Send processed data from Unstructured to PostgreSQL.

The requirements are as follows.

* For the [Unstructured UI](/ui/overview) or the [Unstructured API](/api-reference/overview), local PostgreSQL installations are not supported.
* For [Unstructured Ingest](/open-source/ingestion/overview), local and non-local PostgreSQL installations are supported.

The following video shows how to set up [Amazon RDS for PostgreSQL](https://aws.amazon.com/rds/postgresql/):

<iframe width="560" height="315" src="https://www.youtube.com/embed/QuIlEimejDs" title="YouTube video player" frameborder="0" allow="accelerometer; autoplay; clipboard-write; encrypted-media; gyroscope; picture-in-picture" allowfullscreen />

The following video shows how to set up [Azure Database for PostgreSQL](https://azure.microsoft.com/products/postgresql):

<iframe width="560" height="315" src="https://www.youtube.com/embed/6lvtBUFI7eQ" title="YouTube video player" frameborder="0" allow="accelerometer; autoplay; clipboard-write; encrypted-media; gyroscope; picture-in-picture" allowfullscreen />

* A PostgreSQL instance.

  * [Create an Amazon RDS for PostgreSQL instance](https://docs.aws.amazon.com/AmazonRDS/latest/UserGuide/CHAP_GettingStarted.CreatingConnecting.PostgreSQL.html).
  * [Create an Azure Database for PostgreSQL server](https://learn.microsoft.com/en-us/azure/postgresql/flexible-server/how-to-deploy-on-azure-free-account).
  * [Install PostgreSQL locally](https://www.postgresql.org/docs/current/tutorial-install.html).

* The host name and port number for the instance.

  * For Amazon RDS for PostgreSQL, learn how to [get the host name and port number](https://docs.aws.amazon.com/AmazonRDS/latest/UserGuide/USER_ConnectToPostgreSQLInstance.html#postgresql-endpoint).
  * For Azure Database for PostgreSQL, learn how to [get the host](https://learn.microsoft.com/azure/postgresql/flexible-server/quickstart-create-server#get-the-connection-information).
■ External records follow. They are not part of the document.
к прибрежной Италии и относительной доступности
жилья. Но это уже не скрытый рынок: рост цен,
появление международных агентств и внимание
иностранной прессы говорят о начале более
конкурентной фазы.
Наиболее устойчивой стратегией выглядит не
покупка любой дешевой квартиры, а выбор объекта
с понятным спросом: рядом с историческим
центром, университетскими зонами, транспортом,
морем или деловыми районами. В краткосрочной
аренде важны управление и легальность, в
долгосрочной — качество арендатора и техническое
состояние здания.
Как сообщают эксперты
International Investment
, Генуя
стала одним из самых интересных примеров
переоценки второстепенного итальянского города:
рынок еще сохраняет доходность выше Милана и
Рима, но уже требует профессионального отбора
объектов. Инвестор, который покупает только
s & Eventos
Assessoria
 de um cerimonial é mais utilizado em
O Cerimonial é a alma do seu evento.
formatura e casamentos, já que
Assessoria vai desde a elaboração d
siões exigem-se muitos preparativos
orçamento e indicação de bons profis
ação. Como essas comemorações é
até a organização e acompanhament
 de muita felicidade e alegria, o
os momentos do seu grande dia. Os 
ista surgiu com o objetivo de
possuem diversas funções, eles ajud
The port number is `5432`.
  * For local PostgreSQL installations, these values are in the `postgresql.conf` file's `listen_addresses` and `port` settings. This file should be on the same machine as the instance. These values might also already be set as environment variables named `PGHOST` and `PGPORT` on the same machine as the instance.
  * For other installation types, see your PostgreSQL provider's documentation.
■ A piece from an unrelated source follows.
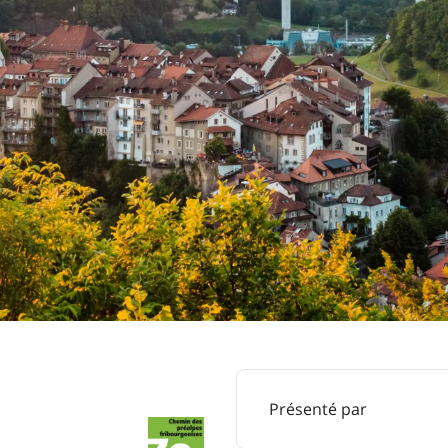
Présenté par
* Depending on your network security requirements, you might need to allow access to your instance only from specific IP addresses.

  To get Unstructured's IP address ranges, go to
  [https://assets.p6m.u10d.net/publicitems/ip-prefixes.json](https://assets.p6m.u10d.net/publicitems/ip-prefixes.json)
  and allow all of the `ip_prefix` fields' values that are listed.
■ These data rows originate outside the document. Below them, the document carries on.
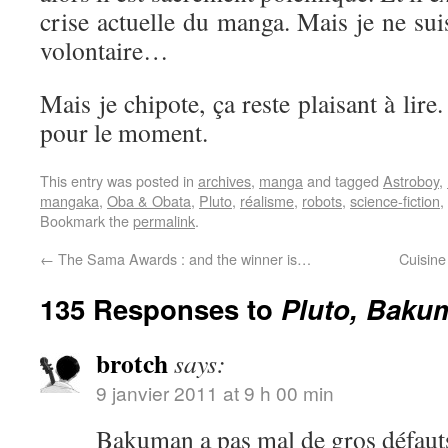
crise actuelle du manga. Mais je ne suis
volontaire…
Mais je chipote, ça reste plaisant à lire
pour le moment.
This entry was posted in
archives
,
manga
and tagged
Astroboy
,
mangaka
,
Oba & Obata
,
Pluto
,
réalisme
,
robots
,
science-fiction
,
Bookmark the
permalink
.
←
The Sama Awards : and the winner is…
Cuisine 
135 Responses to
Pluto, Baku
brotch
says:
9 janvier 2011 at 9 h 00 min
Bakuman a pas mal de gros défauts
  <Note>These IP address ranges are subject to change. You can always find the latest ones in the preceding file.</Note>

  To learn how to allow these IP address ranges, see your PostgreSQL provider's documentation, for example with
  [Amazon RDS for PostgreSQL](https://docs.aws.amazon.com/AmazonRDS/latest/UserGuide/Overview.RDSSecurityGroups.html) or
  [Azure Database for PostgreSQL](https://learn.microsoft.com/azure/postgresql/flexible-server/how-to-manage-firewall-portal#create-a-firewall-rule-after-server-is-created).

  <Note>
    For Amazon RDS for PostgreSQL, Amazon recommends that you set the instance's **Public access** setting to **No** by default, as this
    approach is more secure. This means that no
    resources can connect to the instance outside of the instance's associated Virtual Private Cloud (VPC) without extra configuration.
    [Learn more](https://docs.aws.amazon.com/AmazonRDS/latest/UserGuide/USER_VPC.WorkingWithRDSInstanceinaVPC.html#USER_VPC.Hiding).
    [Access an Amazon RDS instance in a VPC](https://docs.aws.amazon.com/AmazonRDS/latest/UserGuide/USER_VPC.Scenarios.html).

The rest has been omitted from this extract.